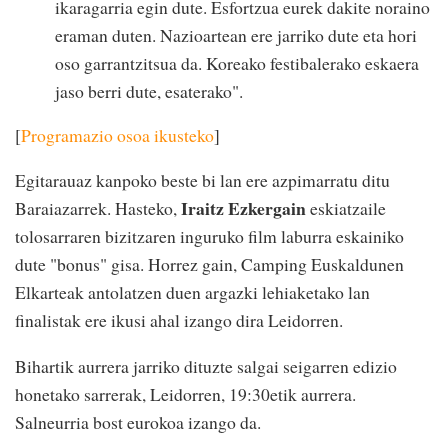
ikaragarria egin dute. Esfortzua eurek dakite noraino
eraman duten. Nazioartean ere jarriko dute eta hori
oso garrantzitsua da. Koreako festibalerako eskaera
jaso berri dute, esaterako".
[
Programazio osoa ikusteko
]
Egitarauaz kanpoko beste bi lan ere azpimarratu ditu
Iraitz Ezkergain
Baraiazarrek. Hasteko,
eskiatzaile
tolosarraren bizitzaren inguruko film laburra eskainiko
dute "bonus" gisa. Horrez gain, Camping Euskaldunen
Elkarteak antolatzen duen argazki lehiaketako lan
finalistak ere ikusi ahal izango dira Leidorren.
Bihartik aurrera jarriko dituzte salgai seigarren edizio
honetako sarrerak, Leidorren, 19:30etik aurrera.
Salneurria bost eurokoa izango da.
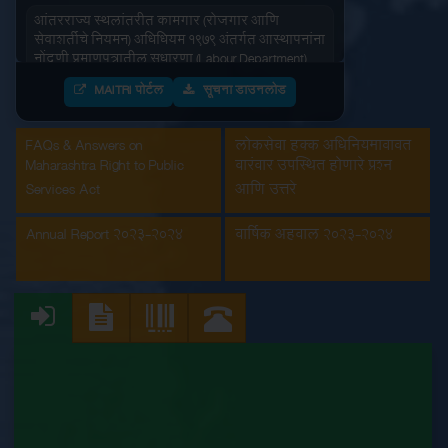
आंतरराज्य स्थलांतरीत कामगार (रोजगार आणि
सेवाशर्तीचे नियमन) अधिधियम १९७९ अंतर्गत आस्थापनांना
नोंदणी प्रमाणपत्रातील सुधारणा (Labour Department)
MAITRI पोर्टल
सूचना डाउनलोड
आंतरराज्य स्थलांतरीत कामगार (रोजगार आणि
सेवाशर्तीचे नियमन) अधिधियम १९७९ अंतर्गतआस्थापनांना
नोंदणी प्रमाणपत्र (Labour Department)
FAQs & Answers on
लोकसेवा हक्क अधिनियमाबाबत
Maharashtra Right to Public
वारंवार उपस्थित होणारे प्रश्न
इमारत आणि इतर बांधकाम मजूर आस्थापनांची नोंदणी
Services Act
आणि उत्तरे
(Labour Department)
Annual Report 2023-2024
वार्षिक अहवाल 2023-2024
कंत्राटी कामगार (नियमन व निर्मुलन) अधिनियम, 1970
अंतर्गत मुख्य मालक नोंदणी प्रमाणपत्रातील सुधारणा
(Labour Department)
कंत्राटी कामगार अनुज्ञप्ती (Labour Department)
कंत्राटी कामगार नूतनीकरण (Labour Department)
कारखाना नूतनीकरण (Labour Department)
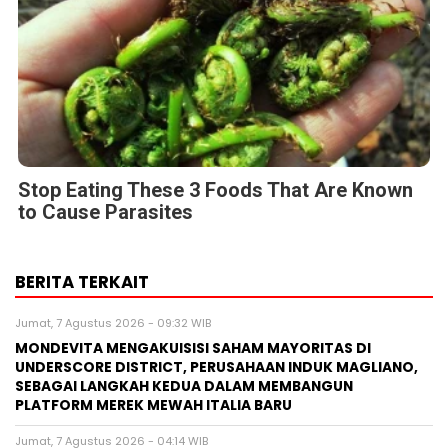
Stop Eating These 3 Foods That Are Known
to Cause Parasites
BERITA TERKAIT
Jumat, 7 Agustus 2026 - 09:32 WIB
MONDEVITA MENGAKUISISI SAHAM MAYORITAS DI
UNDERSCORE DISTRICT, PERUSAHAAN INDUK MAGLIANO,
SEBAGAI LANGKAH KEDUA DALAM MEMBANGUN
PLATFORM MEREK MEWAH ITALIA BARU
Jumat, 7 Agustus 2026 - 04:14 WIB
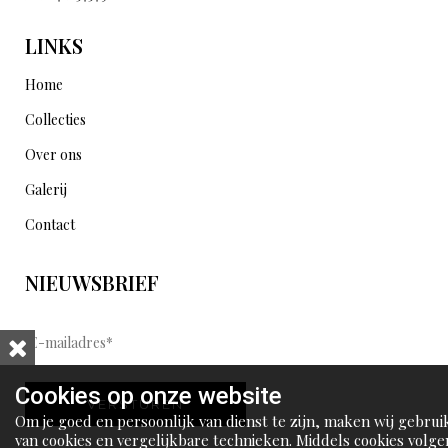
LINKS
Home
Collecties
Over ons
Galerij
Contact
NIEUWSBRIEF
E
-
m
Cookies op onze website
VERSTUREN
a
Om je goed en persoonlijk van dienst te zijn, maken wij gebrui
i
van cookies en vergelijkbare technieken. Middels cookies volge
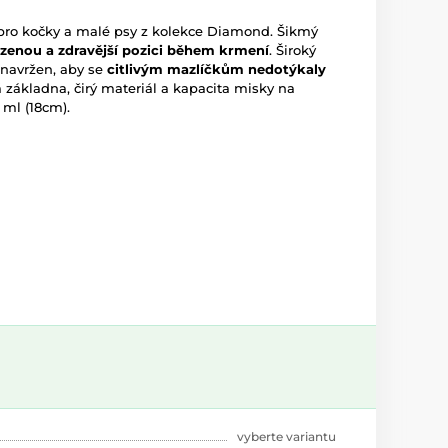
pro kočky a malé psy z kolekce Diamond. Šikmý
zenou a zdravější pozici během krmení
. Široký
 navržen, aby se
citlivým mazlíčkům nedotýkaly
á základna, čirý materiál a kapacita misky na
 ml (18cm).
vyberte variantu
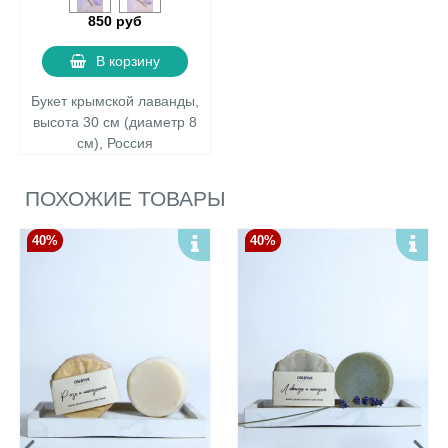
850 руб
В корзину
Букет крымской лаванды,
высота 30 см (диаметр 8
см), Россия
ПОХОЖИЕ ТОВАРЫ
40%
40%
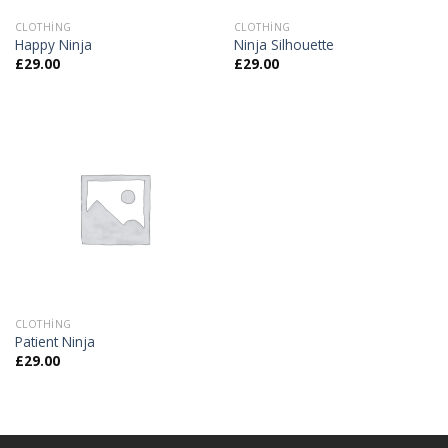
CLOTHING
CLOTHING
Happy Ninja
Ninja Silhouette
£
29.00
£
29.00
CLOTHING
Patient Ninja
£
29.00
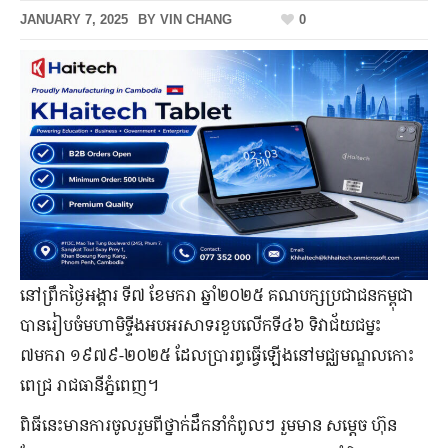
JANUARY 7, 2025
BY
VIN CHANG
0
នៅព្រឹកថ្ងៃអង្គារ ទី៧ ខែមករា ឆ្នាំ២០២៥ គណបក្សប្រជាជនកម្ពុជា
បានរៀបចំមហាមិទ្ទីងអបអរសាទរខួបលើកទី៤៦ ទិវាជ័យជម្នះ
៧មករា ១៩៧៩-២០២៥ ដែលប្រារព្ធធ្វើឡើងនៅ​មជ្ឈមណ្ឌលកោះ
ពេជ្រ រាជធានីភ្នំពេញ។
ពិធីនេះមានការចូលរួមពីថ្នាក់ដឹកនាំកំពូលៗ រួមមាន សម្តេច ហ៊ុន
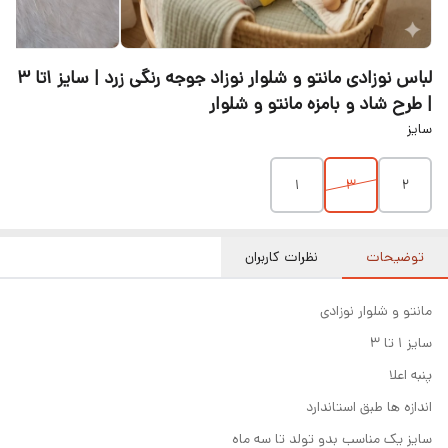
لباس نوزادی مانتو و شلوار نوزاد جوجه رنگی زرد | سایز ۱تا ۳
| طرح شاد و بامزه مانتو و شلوار
سایز
۱
۳
۲
توضیحات
نظرات کاربران
مانتو و شلوار نوزادی
سایز ۱ تا ۳
پنبه اعلا
اندازه ها طبق استاندارد
سایز یک مناسب بدو تولد تا سه ماه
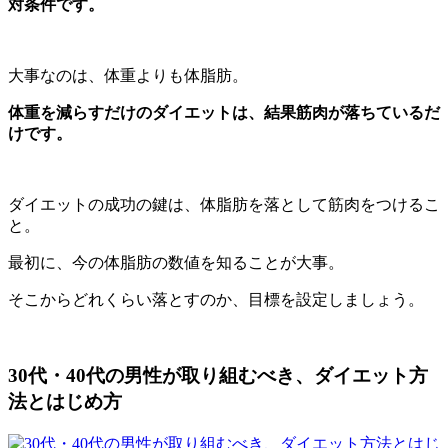
対条件です。
大事なのは、体重よりも体脂肪。
体重を減らすだけのダイエットは、結果筋肉が落ちているだ
けです。
ダイエットの成功の鍵は、体脂肪を落として筋肉をつけるこ
と。
最初に、今の体脂肪の数値を知ることが大事。
そこからどれくらい落とすのか、目標を設定しましょう。
30代・40代の男性が取り組むべき、ダイエット方
法とはじめ方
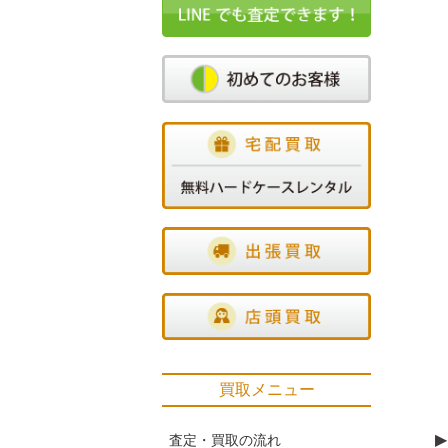
買取メニュー
▶
査定・買取の流れ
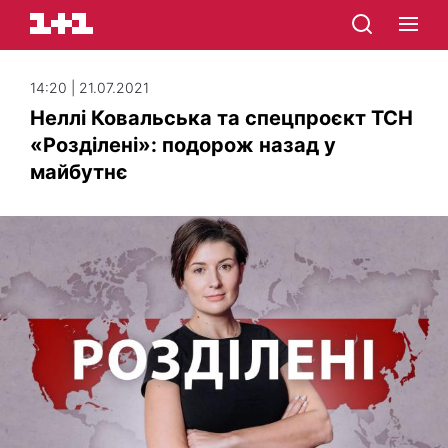
14:20 | 21.07.2021
Неллі Ковальська та спецпроєкт ТСН
«Розділені»: подорож назад у
майбутнє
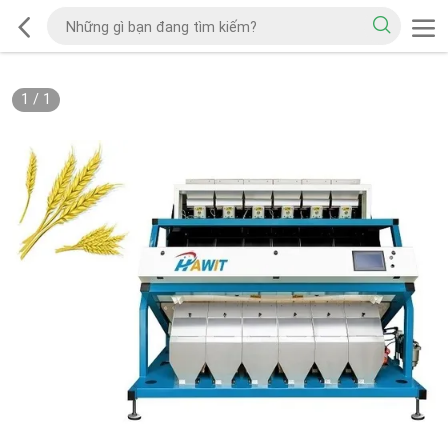
1
/
1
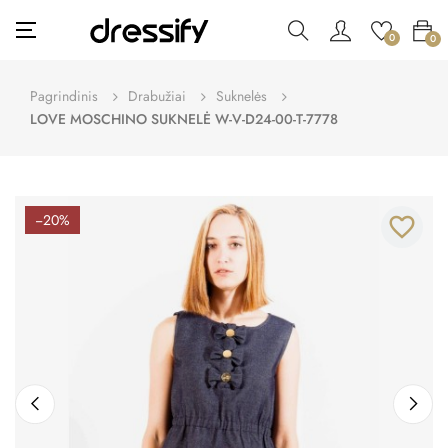
Toggle
☰
0
0
navigation
Pagrindinis
Drabužiai
Suknelės
LOVE MOSCHINO SUKNELĖ W-V-D24-00-T-7778
−20%
favorite_border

| WORK TO BE COMPLETED |
Filter the records above for "dute" and copy every matching line.

| ANSWER FOR THE TASK |
ikaragarria egin dute. Esfortzua eurek dakite noraino
eraman duten. Nazioartean ere jarriko dute eta hori
jaso berri dute, esaterako".
dute "bonus" gisa. Horrez gain, Camping Euskaldunen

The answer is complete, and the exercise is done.